Eles brigaram com eles, colocaram aquela gente porta à fora. E nunca mais vi a menina com quem eu costumava brincar. Chamava-se Clara, era muito magra e era muito branca. Por vezes penso na Clara. Com os pais que ela tem, se um dia tiver um namorado negro, das duas uma: ou fugirá com ele ou sofrerá de amores.

Não é fácil ser uma criança negra. Eu não sei porque me separaram da minha mãe e da minha irmã. Eu era feliz. Disseram-me uma vez que a minha mãe me maltratava, é mentira e eu sei que é mentira. A minha irmã estava doente. Foi por causa da doença da minha irmã, que nós viajámos para cá. Eles nunca tiveram a coragem de sentar-se comigo e de me perguntar se eu sou feliz. Sempre que percebem que eu quero dizer-lhes uma coisa a sério, fogem. Fogem sempre. Mas Eles sabem. Sabem que não podem comprar o verdadeiro amor de alguém. Procuro pela minha mãe e pela minha irmã desde que ganhei o meu primeiro Mac. Eles não sabem. Apago sempre o histórico de pesquisas. Mas nada. Nenhum sinal de que elas ainda estejam por cá.
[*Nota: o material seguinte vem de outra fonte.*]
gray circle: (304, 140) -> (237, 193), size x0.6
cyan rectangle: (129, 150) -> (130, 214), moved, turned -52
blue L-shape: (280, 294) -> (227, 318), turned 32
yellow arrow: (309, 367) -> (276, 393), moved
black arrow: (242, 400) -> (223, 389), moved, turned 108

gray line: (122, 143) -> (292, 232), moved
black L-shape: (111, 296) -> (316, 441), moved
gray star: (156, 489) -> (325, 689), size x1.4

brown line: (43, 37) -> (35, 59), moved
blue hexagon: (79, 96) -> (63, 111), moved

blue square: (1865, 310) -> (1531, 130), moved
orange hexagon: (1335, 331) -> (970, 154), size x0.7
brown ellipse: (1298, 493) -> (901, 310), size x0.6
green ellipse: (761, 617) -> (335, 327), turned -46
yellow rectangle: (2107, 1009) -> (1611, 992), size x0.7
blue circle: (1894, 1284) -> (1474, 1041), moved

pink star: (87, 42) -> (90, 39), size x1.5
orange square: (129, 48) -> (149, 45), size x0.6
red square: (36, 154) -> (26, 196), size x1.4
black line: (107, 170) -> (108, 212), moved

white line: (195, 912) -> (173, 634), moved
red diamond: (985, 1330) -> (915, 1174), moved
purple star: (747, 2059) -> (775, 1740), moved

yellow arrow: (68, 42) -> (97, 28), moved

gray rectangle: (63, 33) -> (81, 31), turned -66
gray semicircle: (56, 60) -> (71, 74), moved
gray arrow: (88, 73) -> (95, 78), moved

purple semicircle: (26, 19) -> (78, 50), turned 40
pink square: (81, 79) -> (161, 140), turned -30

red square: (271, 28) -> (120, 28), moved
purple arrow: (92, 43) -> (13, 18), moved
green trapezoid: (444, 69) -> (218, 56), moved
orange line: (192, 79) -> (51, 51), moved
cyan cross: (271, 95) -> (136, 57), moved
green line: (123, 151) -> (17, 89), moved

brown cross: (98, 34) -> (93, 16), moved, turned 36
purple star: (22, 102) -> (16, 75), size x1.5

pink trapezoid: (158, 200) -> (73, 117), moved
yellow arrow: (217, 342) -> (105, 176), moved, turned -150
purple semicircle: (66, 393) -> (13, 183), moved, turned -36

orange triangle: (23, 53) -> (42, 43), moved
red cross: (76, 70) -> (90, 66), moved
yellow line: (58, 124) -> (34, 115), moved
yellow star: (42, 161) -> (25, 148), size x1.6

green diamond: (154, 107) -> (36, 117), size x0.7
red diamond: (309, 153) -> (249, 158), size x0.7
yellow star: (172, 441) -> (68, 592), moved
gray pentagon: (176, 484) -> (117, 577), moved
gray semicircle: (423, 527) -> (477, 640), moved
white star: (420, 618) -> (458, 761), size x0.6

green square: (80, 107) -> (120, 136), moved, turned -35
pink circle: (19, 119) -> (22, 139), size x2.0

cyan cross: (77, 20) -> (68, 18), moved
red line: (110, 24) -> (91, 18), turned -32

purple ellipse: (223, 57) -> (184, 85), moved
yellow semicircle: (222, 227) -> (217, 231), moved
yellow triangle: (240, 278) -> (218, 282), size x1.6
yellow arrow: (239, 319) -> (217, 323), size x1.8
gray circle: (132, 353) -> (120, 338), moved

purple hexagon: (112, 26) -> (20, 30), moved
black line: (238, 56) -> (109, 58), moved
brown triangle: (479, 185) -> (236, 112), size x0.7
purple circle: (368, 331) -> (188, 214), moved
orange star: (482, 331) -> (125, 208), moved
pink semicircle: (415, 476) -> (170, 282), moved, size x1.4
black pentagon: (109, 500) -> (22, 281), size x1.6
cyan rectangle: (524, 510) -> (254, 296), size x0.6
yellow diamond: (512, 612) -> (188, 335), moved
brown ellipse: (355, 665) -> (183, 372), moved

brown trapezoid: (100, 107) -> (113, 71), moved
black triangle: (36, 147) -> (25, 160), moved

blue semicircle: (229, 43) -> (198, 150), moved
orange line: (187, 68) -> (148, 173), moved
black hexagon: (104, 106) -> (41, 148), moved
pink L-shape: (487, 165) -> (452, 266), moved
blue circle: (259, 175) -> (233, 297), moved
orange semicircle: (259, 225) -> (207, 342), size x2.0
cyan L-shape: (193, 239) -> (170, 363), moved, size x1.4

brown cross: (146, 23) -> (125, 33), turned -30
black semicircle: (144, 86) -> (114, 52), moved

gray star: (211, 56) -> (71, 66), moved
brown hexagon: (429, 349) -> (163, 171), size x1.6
Pergunto-me constantemente se elas ainda se lembram de mim. Será? Será que me esqueceram? Será que voltaram para a Guiné? Porque é que eu não as encontro? Será que ainda estão vivas? Deus não existe. Porque se existisse eu nunca teria sido separado da minha amada mãe e da minha irmã. Quando eu for adulto a primeira coisa que eu vou fazer quando eu já tiver condições para isto, vou embora daqui.

Este não é o meu lugar. Vejo a minha alma longe. Muito longe. Havia uma senhora negra. Cantava para eu dormir. Havia algumas crianças como eu, brincávamos e sorriamos. Eramos felizes. Deus não existe, porque se existisse eu estaria com a minha mãe, com a minha irmã e com a minha família. Mesmo sendo pobres.

Na minha escola, dizem que eu sou um preto com sorte porque eu fui adoptado e sou rico. E me pergunto rico em quê? Da minha família eu me lembro muito bem. Esta que tenho é emprestada. Eu não queria ser adoptado, eu disse isto ao Juiz. A minha mãe não queria que eu fosse adoptado. A minha irmã não queria. Eu era feliz. Eu tinha um mundo. Eu tinha a minha mãe. É claro que eu não vou deixá-los sozinhos quando forem velhinhos. Mas êi de procurar a minha família e êi de encontrar a minha mãe ainda viva. E abraçarei a minha mãe. E abraçarei a minha irmã. E chorarei. E não sei o que mais poderá vir a ser.

Nota: 

Práticas sociais que têm como princípios a criminalização da pobreza, a discriminação racial, étnica, a discriminação de género, a violação dos direitos humanos de mães e de crianças, são práticas barbáricas contra a humanidade.

Dia da Criança deveria de ser todos dias em que o Estado deveria ter a criança enquanto uma prioridade nacional. Cujo direito principal e inalienável seria o de não permitir com que crianças fossem arrancadas das suas mães, nem para centros de acolhimentos de crianças, nem para promoções de adopções forçadas, nem para regimes de guardas partilhadas com pais agressores de suas mães, e/ou respectivas famílias paternas.

Estamos muito longe de promovermos de facto igualdade de género em Portugal, bem como, a salvaguarda dos direitos humanos das crianças e dos jovens, devido a estas e outras práticas barbáricas. Políticas públicas e medidas legislativas são necessárias e urgem de serem implementadas.